LoginNotify already sends a notification to the user when multiple failed login attempts take place for their account, and since T174492 we are logging failed login attempts. Once T174388 is resolved the user will also see the IP address from which the failed attempt took place. At that point, they can decide to report this to a CheckUser for further investigation. However, this reporting activity can be tremendously enhanced:

• For those who get the notification about failed login attempts visa email, there can be a link that they could click on to "report" this activity. (Something like "Was this you? If not click here to report this for further investigation). The link can have a format like .../wiki/Special:LoginNotify?action=report&id=21bgqklm14w6wmht1r0ztdjgba1vrfs9 and clicking on it can either create an OTRS ticket or a new entry in the logs on Special:LoginNotify (which has to be created). Only CUs will have access to this OTRS ticket or special page. They decide, in accordance with CU Policy and Privacy Policy, whether additional checks are needed or not.
• For those who get the notification within the wiki via Echo, a similar link can be incorporated into the Echo notification itself.

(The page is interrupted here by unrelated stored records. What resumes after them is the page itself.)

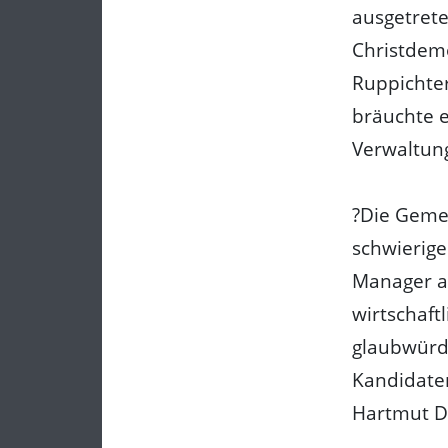
ausgetrete
Christdemo
Ruppichter
bräuchte e
Verwaltun
?Die Gemei
schwierig
Manager an
wirtschaf
glaubwürdi
Kandidaten
Hartmut D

In all these cases, the IP information does not need to be stored in Echo or LoginNotify at all; all of them can simply refer to one or more rows in cu_changes in which the failed login attempt(s) were logged. This way, as soon as the cu_changes rows are purged per data retention policy, the link will disappear from the old Echo notification, the log entry in Special:LoginNotify will disappear, etc.

PS: Credit for the idea goes to Scott and Rob who discussed it first on the cu-l listserv.